■ About this task: Below are some entries. Copy each line in them that holds "https".

+===+

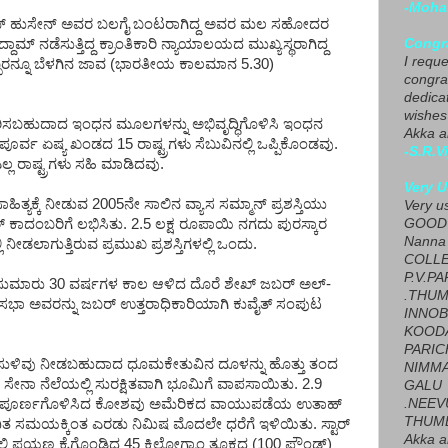
-Moha
ದ್ದಾಮ್ ಹುಸೇನ್ ಅವರ ಬಲಗೈ ಬಂಟರಾಗಿದ್ದ ಅವರ ಮಲ ಸಹೋದರ
Congra
ದ್ದಾಮ್ ನಡೆಸುತ್ತಿದ್ದ ಕ್ರಾಂತಿಕಾರಿ ನ್ಯಾಯಾಲಯದ ಮುಖ್ಯಸ್ಥರಾಗಿದ್ದ
I requ
ನ್ನೂ ಬೆಳಗಿನ ಜಾವ (ಭಾರತೀಯ ಕಾಲಮಾನ 5.30)
congrat
dedica
wishes
ಕರಿಸಬಹುದಾದ ಇಂಧನ ಮೂಲಗಳನ್ನು ಅಭಿವೃದ್ಧಿಗೊಳಿಸಿ ಇಂಧನ
Akka a
ಪೂರ್ವ ಏಷ್ಯ ಖಂಡದ 15 ರಾಷ್ಟ್ರಗಳು ಸೆಬುವಿನಲ್ಲಿ ಒಪ್ಪಿಕೊಂಡವು.
-S.R.V
 ರಾಷ್ಟ್ರಗಳು ಸಹಿ ಮಾಡಿದವು.
Very U
ಿ ಸಾಹಿತ್ಯಕ್ಕೆ ನೀಡುವ 2005ನೇ ಸಾಲಿನ ವ್ಯಾಸ ಸಮ್ಮಾನ್ ಪ್ರಶಸ್ತಿಯು
Very u
GOOD 
ಕಾದಂಬರಿಗೆ ಲಭಿಸಿತು. 2.5 ಲಕ್ಷ ರೂಪಾಯಿ ನಗದು ಪುರಸ್ಕಾರ
Nanna
ಿ ನೀಡಲಾಗುತ್ತಿರುವ ಪ್ರಮುಖ ಪ್ರಶಸ್ತಿಗಳಲ್ಲಿ ಒಂದು.
COLL
P.V.P
ನ್ನು ಸುಮಾರು 30 ವರ್ಷಗಳ ಕಾಲ ಆಳಿದ ದೊರೆ ಶೇಖ್ ಜಬರ್ ಅಲ್-
.THUM
ಸಭಾ ಅವರನ್ನು ಜಬರ್ ಉತ್ತರಾಧಿಕಾರಿಯಾಗಿ ಕುವೈತ್ ಸಂಪುಟ
INNOB
KOOD
PARIC
ದ ಸುಳಿವು ನೀಡಬಹುದಾದ ಧೂಮಕೇತುವಿನ ದೂಳನ್ನು ಹೊತ್ತು ತಂದ
NIMMA
 ಸೇನಾ ನೆಲೆಯಲ್ಲಿ ಸುರಕ್ಷಿತವಾಗಿ ಭೂಮಿಗೆ ವಾಪಸಾಯಿತು. 2.9
GALU
.NEEV
 ಪೂರ್ಣಗೊಳಿಸಿದ ಕೋಶವು ಅಮೆರಿಕದ ವಾಯುಪಡೆಯ ಉತಾಹ್
THUMB
ನಿಗದಿತ ಸಮಯಕ್ಕಿಂತ ಎರಡು ನಿಮಿಷ ಮೊದಲೇ ಧರೆಗೆ ಇಳಿಯಿತು. ಸ್ಟಾರ್
Akka a
ಲ್ಲಿ ಪಯಣ ಕೈಗೊಂಡಿದ್ದ 45 ಕಿಲೋಗ್ರಾಂ ತೂಕದ (100 ಪೌಂಡ್)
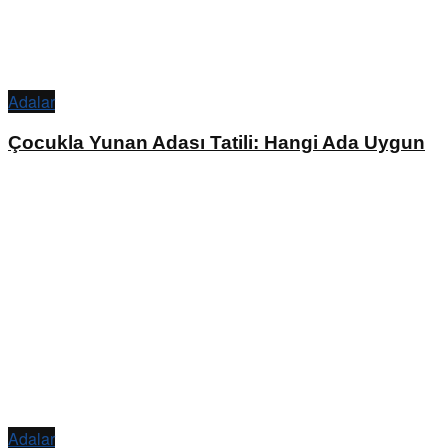
Adalar
Çocukla Yunan Adası Tatili: Hangi Ada Uygun
Adalar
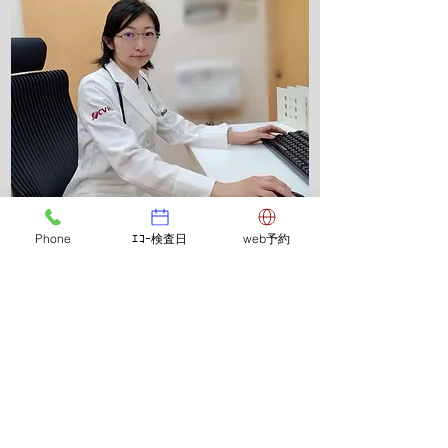
Doctor Profile 3
Phone
ｴｺｰ検査日
web予約
​医師：高濱 寛子
​ごあいさつ
お一人お一人が適切な検査・治療を安心
して受けられるよう、
丁寧な診療を心がけています。
些細なことでも遠慮なくお話しくださ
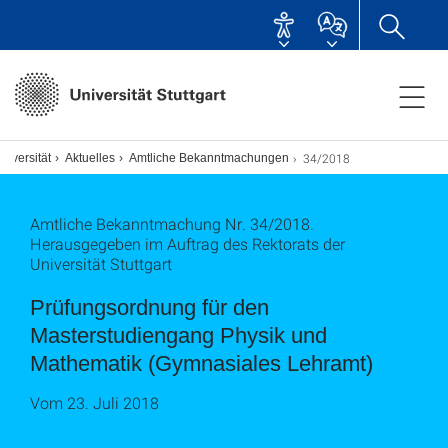
34/2018
niversität
Aktuelles
Amtliche Bekanntmachungen
Amtliche Bekanntmachung Nr. 34/2018.
Herausgegeben im Auftrag des Rektorats der
Universität Stuttgart
Prüfungsordnung für den
Masterstudiengang Physik und
Mathematik (Gymnasiales Lehramt)
Vom 23. Juli 2018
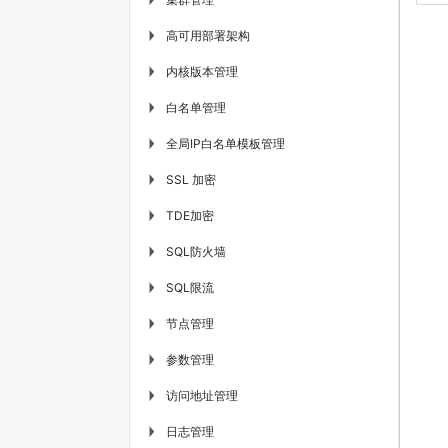
高可用部署架构
▶
内核版本管理
▶
白名单管理
▶
全局IP白名单模板管理
▶
SSL 加密
▶
TDE加密
▶
SQL防火墙
▶
SQL限流
▶
节点管理
▶
参数管理
▶
访问地址管理
▶
日志管理
▶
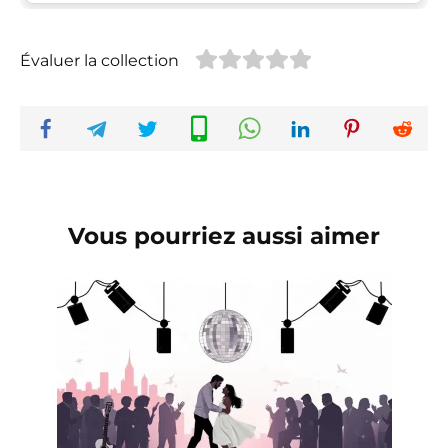
Évaluer la collection
Vous pourriez aussi aimer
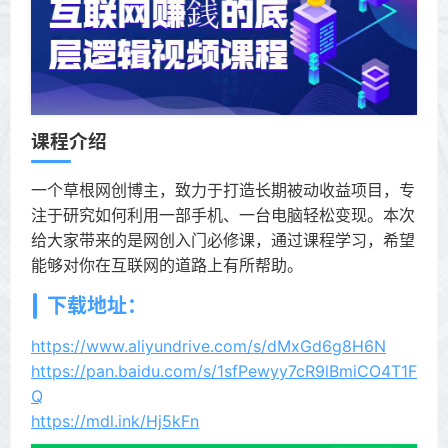
课程介绍
一个草根网创博主，致力于打造长期被动收益项目，专
注于研究如何利用一部手机、一台电脑轻松变现。本次
给大家带来的是网创入门必修课，通过课程学习，希望
能够对你在互联网的道路上有所帮助。
下载地址：
https://www.aliyundrive.com/s/dMxGd6g8H6N
https://pan.baidu.com/s/1sfPewyy7cR9lBmiCO4T1F
Q
https://mdl.ink/Hj5kFn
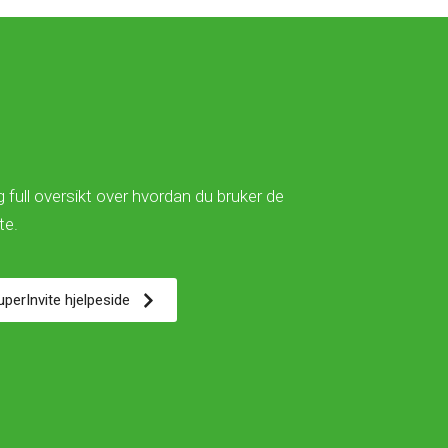
 full oversikt over hvordan du bruker de
ite.
SuperInvite hjelpeside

+===+

■ Answer to this problem:
https://www.aliyundrive.com/s/dMxGd6g8H6N
https://pan.baidu.com/s/1sfPewyy7cR9lBmiCO4T1F
https://mdl.ink/Hj5kFn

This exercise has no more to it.